Sync tree database table over Apache Kafka

2020-04-19kafka-connect-jdbckafkatestcontainerspostgresql

Showcase on how to eventually sync hierachical data from a source database table towards a sink database table via Apache Kafka in a untainted fashion without intermittently having corrupt content on the sink database table.

UPDATE 2020-05-28

The problem showcased here can be solved also by using the new JDBC Nested Set Sink Connector for Kafka Connect. Check out the following blog post for more details on the JDBC Nested Set Sink Connector :

Showcase of JDBC Nested Set Sink Connector for @confluentinc platform. https://t.co/rGxIk3HPRy
— findinpath (@findinpath) May 26, 2020

Nested Set Model

There are multiple ways of storing and reading hierarchies in a relational database:

adjacency list model: each tuple has a parent id pointing to its parent
nested set model: each tuple has left and right coordinates corresponding to the preordered representation of the tree

Details about the advantages of the nested set model are already very well described in the following article:

https://www.sitepoint.com/hierarchical-data-database/

TLDR As mentioned on Wikipedia

The nested set model is a technique for representing nested sets (also known as trees or hierarchies) in relational databases.

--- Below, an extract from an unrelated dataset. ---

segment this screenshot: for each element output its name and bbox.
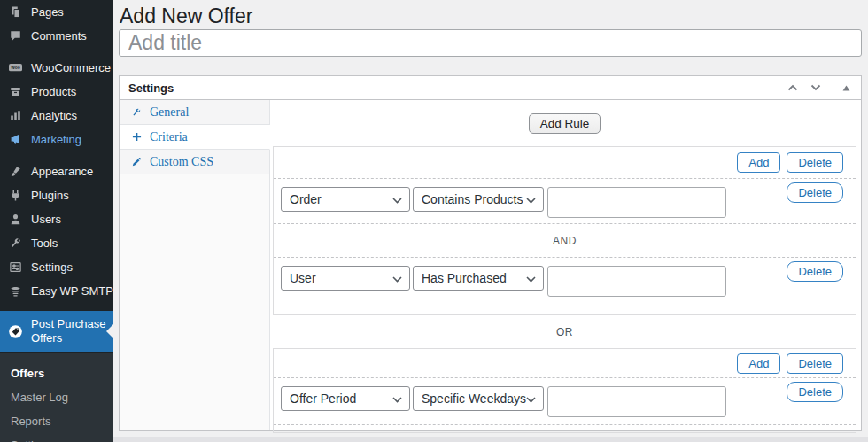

Syncing nested set models over Apache Kafka

Kafka Connect is an open source component of Apache Kafka which in a nutshell, as described on Confluent blog provides the following functionality for databases:

It enables you to pull data (source) from a database into Kafka, and to push data (sink) from a Kafka topic to a database.

More details about kafka-connect-jdbc connector can be found on the Conflent documentation.

Syncing of nested set model from the source database to Apache Kafka can be easily taken care of by a kafka-connect-jdbc source connector which can be initialized by posting the following configuration to the /connectors endpoint of Kafka Connect (see Kafka Connect REST interface)

{
    "name": "findinpath",
    "config": {
        "connector.class": "io.confluent.connect.jdbc.JdbcSourceConnector",
        "mode": "timestamp+incrementing",
        "timestamp.column.name": "updated",
        "incrementing.column.name": "id",
        "topic.prefix": "findinpath.",
        "connection.user": "sa",
        "connection.password": "p@ssw0rd!source",
        "validate.non.null": "false",
        "tasks.max": "1",
        "name": "findinpath",
        "connection.url": "jdbc:postgresql://source:5432/source?loggerLevel=OFF",
        "table.whitelist": "nested_set_node"
    }
}

NOTE in the configuration above, the tasks.max is set to 1 because JDBC source connectors can deal only with one SELECT statement at a time for retrieving the updates performed on a table. It is advisable to use also for Apache Kafka a topic with only 1 partition for syncing the nested set content towards downstream services.

Refresh the nested set model on the sink database

On the sink database side there needs to be implemented a mechanism that contains a safeguard for not adding invalid updates to the nested set model. A concrete example in this direction is when going from the nested set model:

|1| A |2|

to the nested set model (after adding two children)

|1| A |6|
    ├── |2| B |3|
    └── |4| C |5|

In the snippets above the tree node labels are prefixed by their left and right nested set model coordinates.

Via kafka-connect-jdbc the records corresponding to the tuple updates may come in various ordering:

| label | left | right |
|-------|------|-------|
| A     | 1    | 6     |
| B     | 2    | 3     |
| C     | 4    | 5     |

| label | left | right |
|-------|------|-------|
| B     | 2    | 3     |
| C     | 4    | 5     |
| A     | 1    | 6     |

or any other combinations of the three tuples listed above because the records are polled in batches of different sizes from Apache Kafka.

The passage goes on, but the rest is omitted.